Lyrik ~ Klinge
    Versuch einer Dichtung            

13 
 August 
 
2011


 

Orpheus galt im antiken Griechenland als ein vom Gotte Apollon begünstigter Sänger, der das Spiel mit der Lyra (Leier) nicht mit dem Flötenspiel begleiten ließ, wie es zur damaligen Zeit üblich war, sondern dazu eigens seine göttergesalbte Stimme erhob, die selbst das Tierreich betörte und die unbelebte Natur beseelte.

Neben Anwendung des freien Versmaßes stimmte Orpheus die vorgesungenen Texte durch eine wiederkehrende Rhythmik (Metrik) auf das Lyraspiel ab, dass Gesang und Saitenspiel melodisch sich im Einklang fanden.

Zu diesem Zwecke schrieb Orpheus seine vorgetragenen Texte zuweilen im Hexametermaß und galt daher als geistiger Vater desselbigen.

Orpheus, Heros der liebschallenden Künste, beklagt in der Gestalt der Eurydike das entrissene, ins Schattenreich hinabgeführte Ideal des Schönen und der Seelenharmonie irdischer Glückseligkeit.

 
 
4 
 August 
 
2011


 

Prosa frommt nicht unbedingt dem menschlichen Geist, seinem sprachlichen Ausdruck, dem “Flügel ziemen” (Cyrano).

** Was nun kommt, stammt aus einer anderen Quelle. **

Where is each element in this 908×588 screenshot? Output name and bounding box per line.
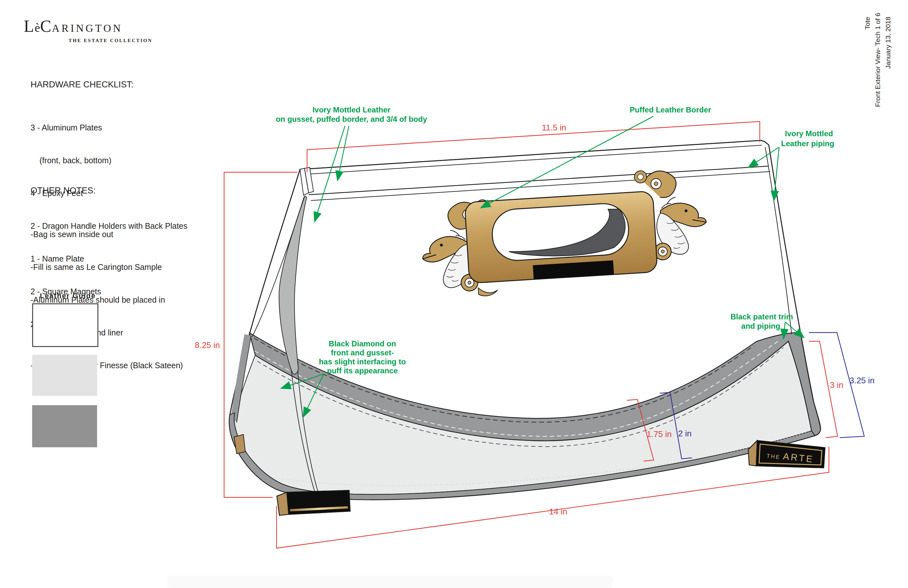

Der goldene Mittelweg zwischen dem duftigen Wald-und-Wiesenpfad der Prosa und dem harten Steinpflaster des metrischen Pilgerwegs ist und bleibt für mich immer noch die leichtfüßige Hexameterdichtung, die sich im Deutschen fast schon von selbst dichtet (unter Einstreuung von 3-silbigen Wörtern, des Partizip Präsens und Perfekts, Inversionen, …).
Und wir wollen in diesem Punkt den zahlreichen Übersetzern von Homers Dichtungen durchaus Glauben schenken.

Hexameterdichtung lässt in der Wortwahl viel Freiheiten, geißelt nicht mit Reimvorgaben und ist andererseits ein Garant(!) für den Sprachfluss.

Daktylen müssen dem europäischen Ohr wohlklingen, wie der Dreivierteltakt des Walzers.
Und wie der Goldene Schnitt die richtigen Proportionen sicherstellt, so verteilt auch der Hexameter audiophil die Silbenmasse.

 
 
10 
 Juli 
 
2011


 

Übersetzt von Johann Gottlob Regis

I.
Vom schönsten Wesen wünschen wir Vermehrung,
Damit der Schönheit Ros’ unsterblich sei,
Und, wenn das Reife stirbt durch Zeitverheerung,
Sein Bild in zarten Erben sich erneu’,

Doch du, in eigner Augen Schein begnügt,
Nährst mit selbstwesentlichem Stoff dein Feuer,
Machst Hungersnot wo Überfülle liegt,
Dir selber Feind, des holden Ichs Bedräuer!

Der jungen Tage frische Zierde du
Und einz’ger Herold bunter Frühlingszeit,
Begräbst in eigner Knospe deine Ruh,
Vergeudest kargend, zarte Selbstigkeit!

Hab Mitleid mit der Welt! Verschling’ aus Gier
Ihr Pflichtteil nicht in deinem Grab und dir.